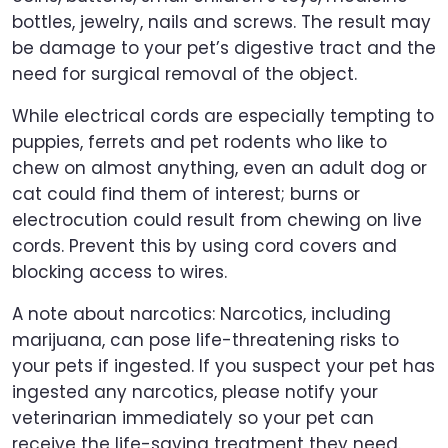
bottles, jewelry, nails and screws. The result may
be damage to your pet’s digestive tract and the
need for surgical removal of the object.
While electrical cords are especially tempting to
puppies, ferrets and pet rodents who like to
chew on almost anything, even an adult dog or
cat could find them of interest; burns or
electrocution could result from chewing on live
cords. Prevent this by using cord covers and
blocking access to wires.
A note about narcotics: Narcotics, including
marijuana, can pose life-threatening risks to
your pets if ingested. If you suspect your pet has
ingested any narcotics, please notify your
veterinarian immediately so your pet can
receive the life-saving treatment they need.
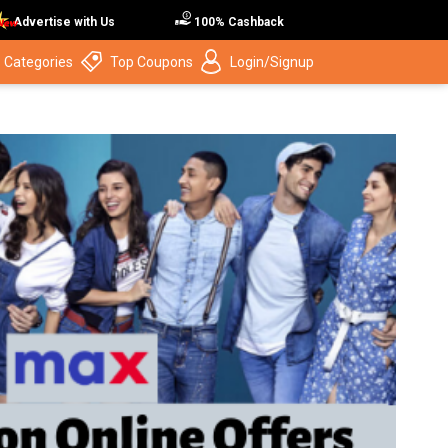
Advertise with Us
100% Cashback
 Categories
Top Coupons
Login/Signup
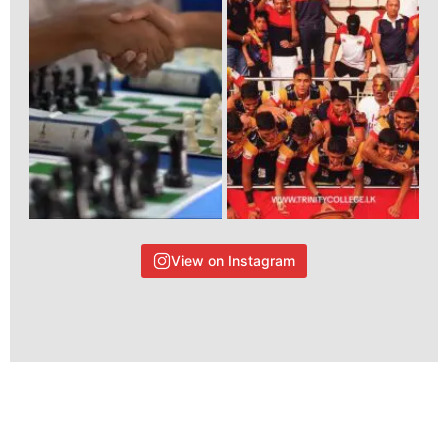
View on Instagram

→ **Work item**:
Show every line of the data that includes the string "result".

→ **Exercise output**:
bottles, jewelry, nails and screws. The result may
electrocution could result from chewing on live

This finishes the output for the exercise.